Hal Lovett has lived in the Sea Isle Park neighborhood for most of his life and wouldn’t trade it for any other area of Memphis. He loves it almost as much as he loves his dogs, Baxter and Sam, and of course his beautiful wife, Kimmie.
In this close-knit community there stood an eye sore, a vacant baseball field, and Hal had big dreams, one that would bring people in the community even that much closer together.
“This field had sat empty for about 12-15 years and was a perfect spot for a neighborhood dog park,” said Hal, who has since been dubbed the Mayor of Sea Isle Dog Park. “Why not create a Rainbow Bridge for Living Dogs where they can play, make friends and bring neighbors together?”

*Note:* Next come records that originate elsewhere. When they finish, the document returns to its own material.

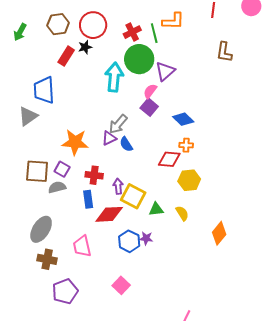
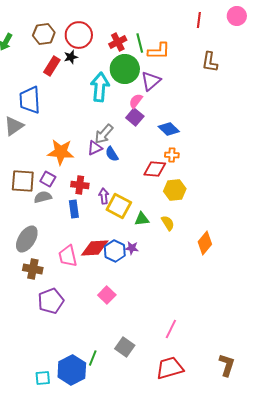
orange L-shape: (173, 21) -> (159, 51), moved
red diamond: (109, 214) -> (95, 248), moved

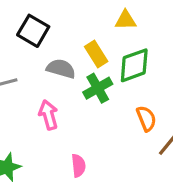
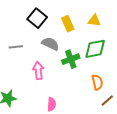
yellow rectangle: (96, 54) -> (68, 24), moved

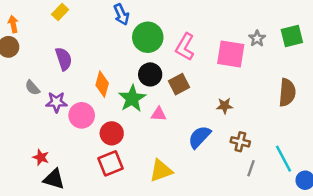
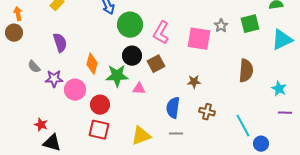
green star: (132, 99) -> (117, 76), turned 30
blue semicircle: (199, 137) -> (173, 108), turned -35
red square: (111, 163) -> (99, 130), turned 35
gray line: (251, 168) -> (176, 134), moved, turned 72

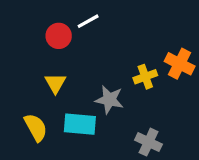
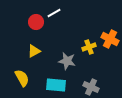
yellow triangle: (55, 83) -> (34, 51), turned 32
cyan rectangle: (80, 124) -> (56, 85), moved

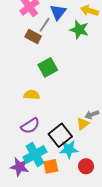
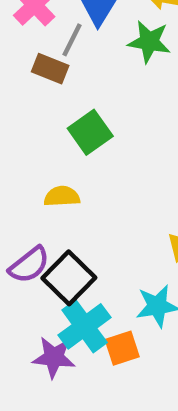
purple semicircle: (30, 126) -> (29, 265), moved
black square: (60, 135) -> (69, 278), moved

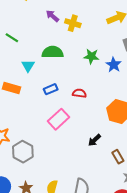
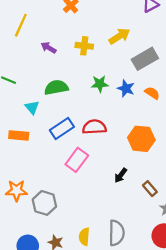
yellow cross: (73, 23) -> (84, 46), moved
blue rectangle: (51, 89) -> (62, 129), size x1.5
red semicircle: (79, 93) -> (94, 127), size x1.5

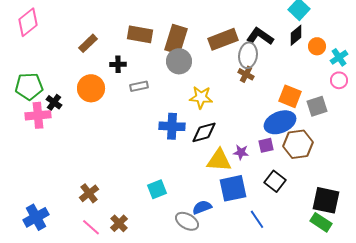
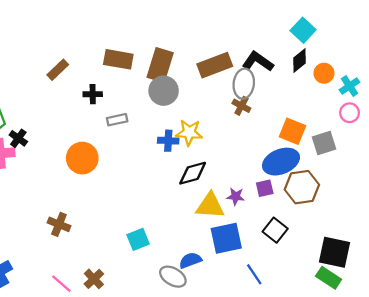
orange circle: (91, 88) -> (82, 158), moved
blue cross: (172, 126) -> (168, 141), moved, size x0.7
brown cross: (89, 193) -> (59, 224), moved, turned -30

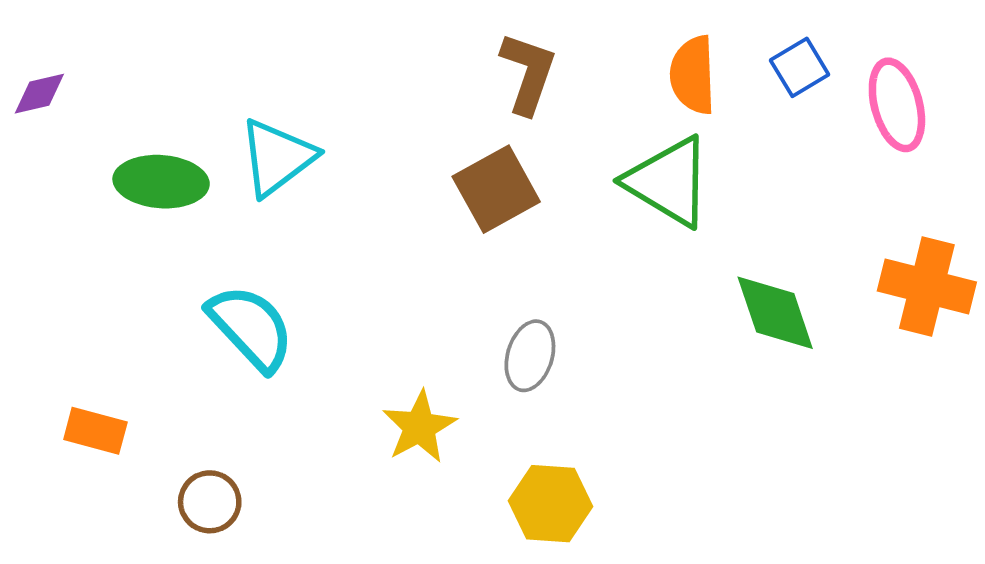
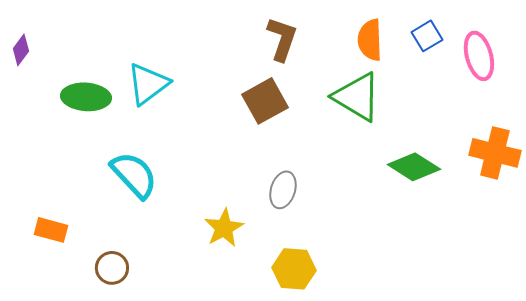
purple diamond: (39, 94) -> (21, 50), turned -40
green diamond: (775, 313) -> (414, 167), turned -39

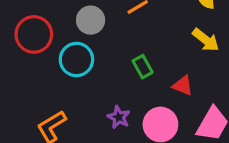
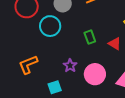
red triangle: (183, 86) -> (115, 44), moved

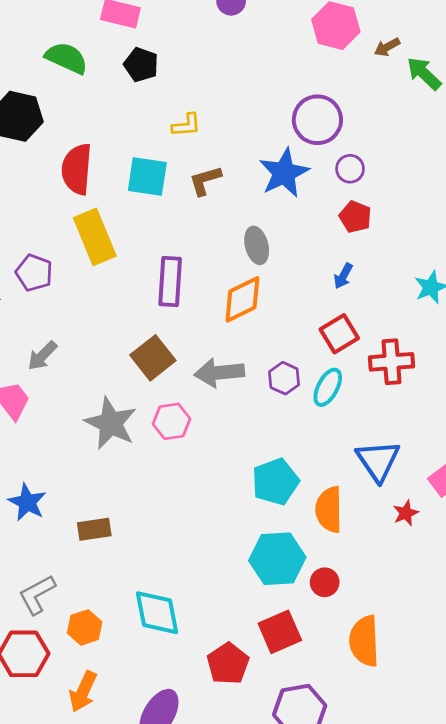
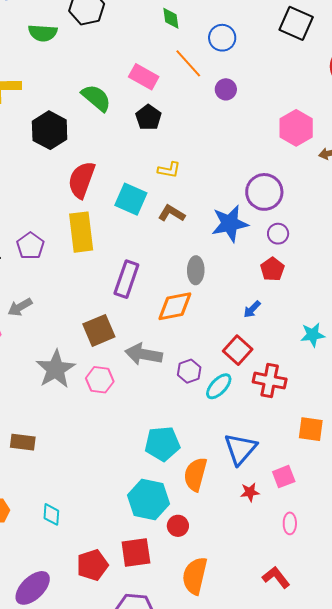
brown L-shape: (205, 180) -> (172, 213), turned 32
red square: (339, 334) -> (238, 350), turned -32
cyan diamond: (157, 613) -> (51, 514), size x0.6

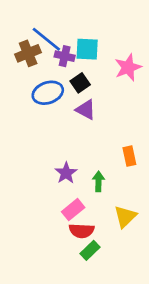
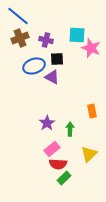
blue line: (46, 39) -> (18, 16), moved
cyan square: (87, 49) -> (77, 35), moved
pink star: (128, 67) -> (91, 48), turned -30
black square: (80, 83) -> (57, 59), turned 32
purple triangle: (86, 110) -> (52, 77), moved

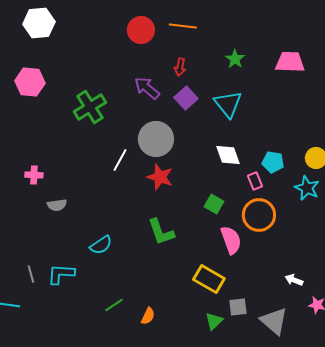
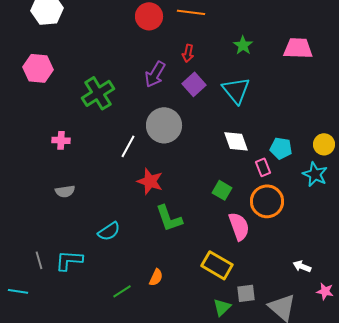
purple arrow: (147, 88) -> (155, 74), turned -100
pink cross: (34, 175) -> (61, 140), moved
red star: (160, 177) -> (150, 181), moved
orange semicircle: (148, 316) -> (156, 277), moved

So, Hal set out on a mission. He first approached the Sea Isle Park Neighborhood Association, who gave him the thumbs up. Together, Hal and association president John Behnke, went before the City Council to seek a permit. It was unanimous. The Council said if you can raise the funds, go for it.
“It took two years from the time we began until we opened the gates in September 2018,” said Hal. “We raised $59,000 in private donations, which included sponsorships from Memphis-owned and based Hollywood Feed, and others in the private sector. Hollywood Feed retains the naming rights to the Dog Park.”

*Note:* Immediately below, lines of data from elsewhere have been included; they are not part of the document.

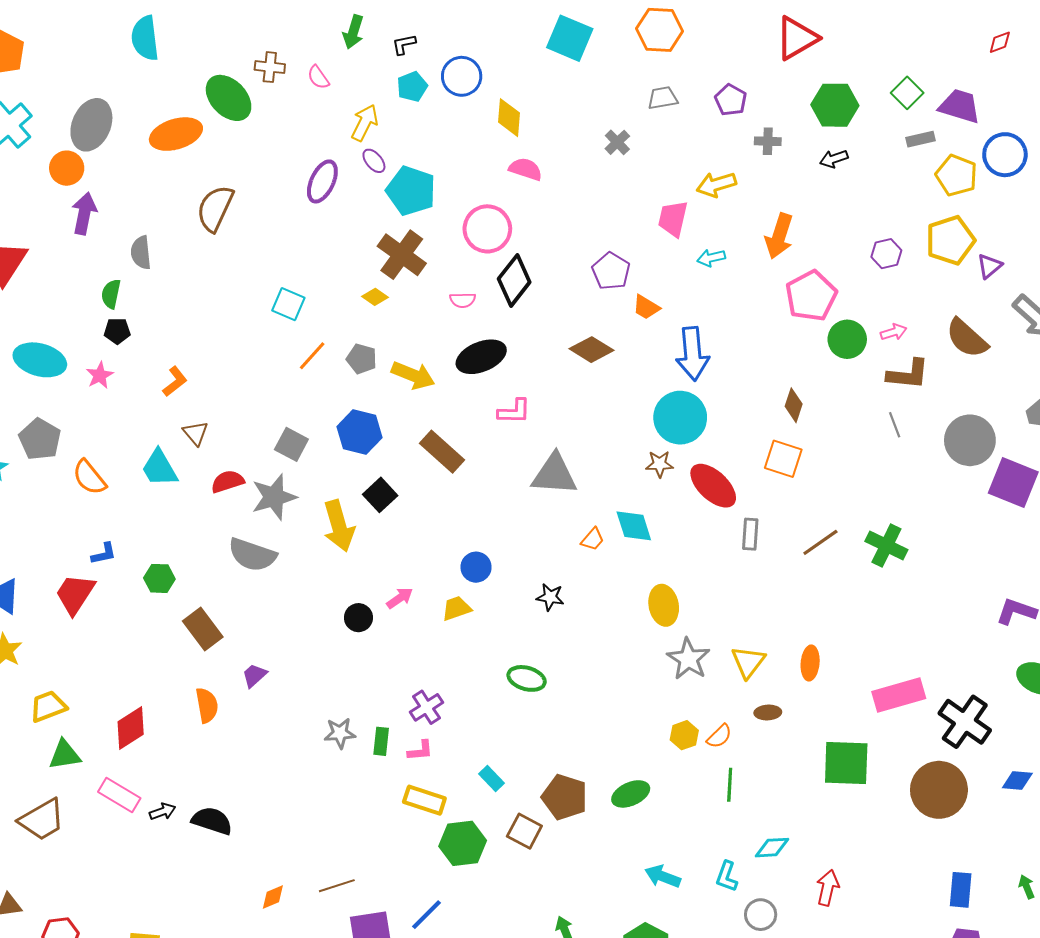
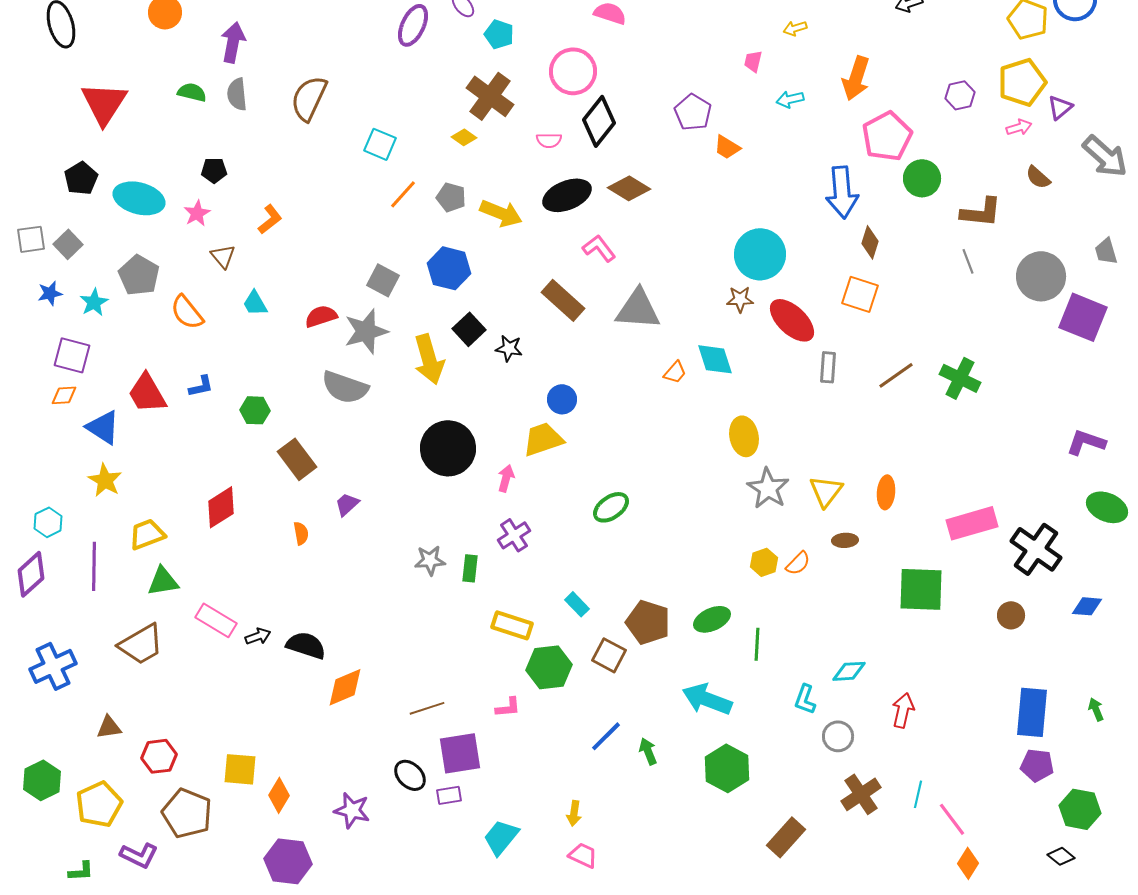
yellow arrow: (716, 185) -> (795, 28), size x0.6
cyan pentagon: (411, 191) -> (499, 34), size x0.6
brown semicircle: (215, 208) -> (309, 98), moved
purple arrow: (84, 213) -> (233, 42), moved
pink trapezoid: (673, 219) -> (753, 61), size x0.6
green semicircle: (111, 294) -> (192, 92), moved, turned 92
pink arrow: (894, 332) -> (1019, 127), moved
brown semicircle: (967, 338) -> (1038, 177), size x0.6
brown diamond: (591, 350) -> (629, 188), moved
blue arrow: (693, 354) -> (842, 192), moved
pink L-shape: (514, 411) -> (599, 248), turned -128
brown triangle: (196, 433) -> (223, 256), moved
brown rectangle: (442, 452) -> (563, 300), moved
cyan trapezoid: (159, 468) -> (255, 303), size x0.7
red trapezoid: (75, 594) -> (147, 393), moved, turned -63
black star: (550, 597) -> (509, 348), moved
pink arrow: (400, 598) -> (506, 478), moved, turned -40
yellow trapezoid: (456, 608) -> (543, 439), size x1.4
black circle: (358, 618) -> (448, 448), size x2.0
green ellipse: (527, 678) -> (611, 507), turned -51
orange semicircle: (207, 705) -> (301, 533), size x0.7
red diamond: (131, 728) -> (221, 507), moved
pink L-shape: (420, 751) -> (508, 707), moved
green line: (730, 785) -> (757, 644), moved
brown circle: (939, 790) -> (1011, 615), size x0.5
cyan arrow: (663, 876) -> (707, 699), moved, size x1.4
blue rectangle: (961, 890) -> (1032, 712), size x1.4
orange diamond: (273, 897) -> (345, 687), moved, size x1.6
blue line: (427, 915) -> (606, 736), moved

Hal, along with a team of volunteers, keep the ideas flowing and the park in mint condition. They spread seed and fertilizer, lay sod, and raise funds. The city supplies the poop bags and mows the lawn. In the fall of 2019, in a fundraiser for water fountains, the city and county matched dollar for dollar every private donation from neighbors and other members of the community.
“It’s always a work in progress,” says Hal as he ushered me to a newly installed cement pad with water fountains for dogs and their parents. As we sat on one of the currently four benches looking out around the 2.5 acres, you’d never imagined it was once an abandoned ball field. There are berms for the dogs to jump over, three poopbag and disposal stations, seven new maple cypress trees and the newly installed French drains to eliminate standing water and mud.
“It was Hal’s idea to build the berms,” said John. “The dogs have a blast bounding over the hills. Whenever we have a new idea, we go before the Park Commission for approval, and because they have such great confidence in our association and the dedicated volunteers, they approve and let us take the lead.”
“Penny and I come here several times a week and have made lots of friends,” said Penny’s mom.
For those reluctant to bring their pups around a large crowd, take it from Hal. “The dogs line up at the gate eager to get in on the fun. Once they are in the park and off their leashes, they learn how to get along,” he said. “They just work it out right away.”
“When I moved into the area, I knew it was a perfect place for a dog park,” said one resident. “I’m glad you made the vision happen.”
Sea Isle Park Dog Park is the only neighborhood dog park in Memphis. “If there’s one thing I’ve learned, if you have a great idea and it benefits people, you can make it happen.”